TASK REQUIREMENTS —
When a line of the records below contains the string "value", copy that whole line.

GIVEN DATA —
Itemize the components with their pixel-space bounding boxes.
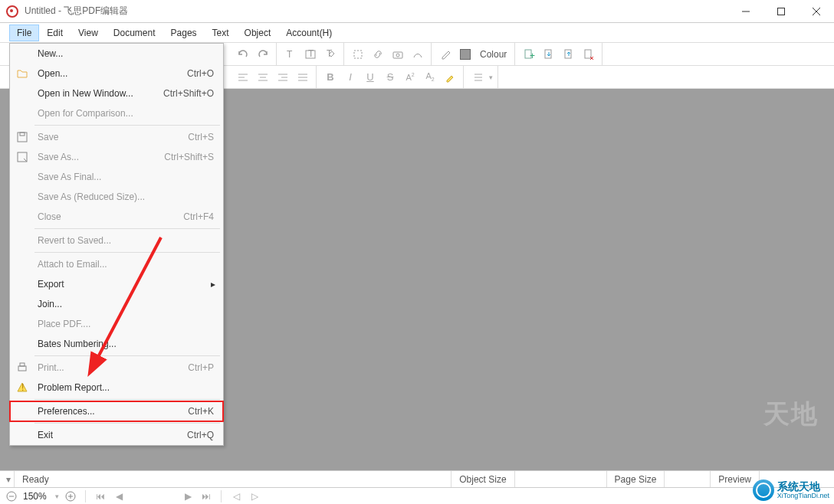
text-tool-icon[interactable]: T (282, 46, 299, 63)
submenu-arrow-icon: ▸ (211, 279, 215, 290)
menu-item-label: Export (38, 279, 64, 290)
text-edit-icon[interactable]: T (322, 46, 339, 63)
file-menu-item: Save As (Reduced Size)... (10, 187, 223, 207)
watermark-url: XiTongTianDi.net (777, 492, 829, 499)
file-menu-item[interactable]: ExitCtrl+Q (10, 425, 223, 445)
file-menu-dropdown: New...Open...Ctrl+OOpen in New Window...… (9, 43, 224, 446)
file-menu-item[interactable]: Open in New Window...Ctrl+Shift+O (10, 83, 223, 103)
file-menu-item: Place PDF.... (10, 314, 223, 334)
menu-document[interactable]: Document (106, 25, 163, 41)
file-menu-item: Revert to Saved... (10, 231, 223, 250)
nav-bar: 150% ▾ ⏮ ◀ ▶ ⏭ ◁ ▷ (0, 487, 834, 504)
svg-text:+: + (530, 51, 535, 61)
align-left-icon[interactable] (235, 69, 251, 86)
crop-icon[interactable] (350, 46, 366, 63)
menu-item-label: Open for Comparison... (38, 108, 133, 119)
menu-item-label: Open... (38, 68, 67, 79)
menu-item-label: Save As (Reduced Size)... (38, 191, 145, 202)
textbox-icon[interactable]: T (302, 46, 319, 63)
align-right-icon[interactable] (274, 69, 291, 86)
doc-add-icon[interactable]: + (520, 46, 537, 63)
nav-prev-icon[interactable]: ◀ (112, 489, 126, 503)
align-justify-icon[interactable] (294, 69, 311, 86)
nav-last-icon[interactable]: ⏭ (199, 489, 213, 503)
save-icon (16, 131, 28, 143)
nav-back-icon[interactable]: ◁ (229, 489, 243, 503)
svg-rect-19 (20, 133, 25, 136)
file-menu-item[interactable]: Open...Ctrl+O (10, 64, 223, 83)
nav-forward-icon[interactable]: ▷ (248, 489, 261, 503)
colour-swatch[interactable] (457, 46, 474, 63)
menu-account[interactable]: Account(H) (278, 25, 340, 41)
file-menu-item: Save As Final... (10, 167, 223, 187)
menu-text[interactable]: Text (205, 25, 237, 41)
file-menu-item[interactable]: Join... (10, 294, 223, 314)
line-spacing-icon[interactable] (469, 69, 486, 86)
doc-import-icon[interactable] (560, 46, 577, 63)
link-icon[interactable] (369, 46, 386, 63)
window-controls (728, 0, 834, 23)
eyedropper-icon[interactable] (437, 46, 454, 63)
strike-icon[interactable]: S (382, 69, 399, 86)
svg-point-10 (396, 54, 399, 57)
nav-first-icon[interactable]: ⏮ (94, 489, 107, 503)
menu-item-shortcut: Ctrl+O (187, 68, 214, 79)
align-center-icon[interactable] (254, 69, 271, 86)
menu-separator (34, 228, 220, 229)
file-menu-item[interactable]: !Problem Report... (10, 378, 223, 398)
svg-rect-18 (18, 133, 27, 142)
watermark-logo: 系统天地 XiTongTianDi.net (753, 479, 829, 501)
status-ready: Ready (14, 471, 57, 487)
menu-item-label: Place PDF.... (38, 319, 90, 329)
menu-item-shortcut: Ctrl+Q (187, 430, 214, 440)
file-menu-item[interactable]: Preferences...Ctrl+K (10, 401, 223, 421)
menu-item-shortcut: Ctrl+Shift+S (164, 152, 214, 162)
shape-icon[interactable] (409, 46, 426, 63)
bold-icon[interactable]: B (322, 69, 339, 86)
zoom-in-icon[interactable] (64, 489, 77, 503)
svg-rect-21 (18, 366, 26, 371)
status-page-size: Page Size (606, 471, 665, 487)
menu-item-shortcut: Ctrl+Shift+O (163, 88, 214, 99)
menu-edit[interactable]: Edit (39, 25, 71, 41)
menu-separator (34, 423, 220, 424)
superscript-icon[interactable]: A2 (402, 69, 419, 86)
maximize-button[interactable] (763, 0, 799, 23)
file-menu-item[interactable]: Bates Numbering... (10, 334, 223, 354)
underline-icon[interactable]: U (362, 69, 379, 86)
file-menu-item[interactable]: New... (10, 44, 223, 64)
zoom-value[interactable]: 150% (23, 491, 51, 502)
nav-next-icon[interactable]: ▶ (181, 489, 195, 503)
status-object-size-value (514, 471, 606, 487)
minimize-button[interactable] (728, 0, 763, 23)
print-icon (16, 362, 28, 374)
file-menu-item: Save As...Ctrl+Shift+S (10, 147, 223, 167)
zoom-out-icon[interactable] (5, 489, 18, 503)
close-button[interactable] (799, 0, 834, 23)
italic-icon[interactable]: I (342, 69, 359, 86)
menu-item-label: Join... (38, 299, 62, 309)
menu-object[interactable]: Object (237, 25, 279, 41)
highlight-icon[interactable] (442, 69, 458, 86)
redo-icon[interactable] (254, 46, 271, 63)
menu-separator (34, 252, 220, 253)
menu-file[interactable]: File (9, 25, 39, 41)
subscript-icon[interactable]: A2 (422, 69, 438, 86)
folder-icon (16, 67, 28, 80)
menu-item-label: Exit (38, 430, 53, 440)
file-menu-item: Open for Comparison... (10, 103, 223, 123)
svg-rect-1 (778, 8, 785, 15)
window-title: Untitled - 飞思PDF编辑器 (25, 5, 128, 18)
watermark-ghost: 天地 (763, 397, 819, 432)
doc-delete-icon[interactable] (580, 46, 597, 63)
watermark-globe-icon (753, 479, 774, 501)
menu-separator (34, 399, 220, 400)
undo-icon[interactable] (235, 46, 251, 63)
file-menu-item[interactable]: Export▸ (10, 274, 223, 294)
camera-icon[interactable] (389, 46, 406, 63)
menu-view[interactable]: View (71, 25, 106, 41)
doc-export-icon[interactable] (540, 46, 557, 63)
menu-pages[interactable]: Pages (163, 25, 205, 41)
menu-item-label: Save (38, 132, 58, 142)
file-menu-item: SaveCtrl+S (10, 127, 223, 147)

ANSWER FOR THIS EXERCISE —
zoom-value[interactable]: 150% (23, 491, 51, 502)
status-object-size-value (514, 471, 606, 487)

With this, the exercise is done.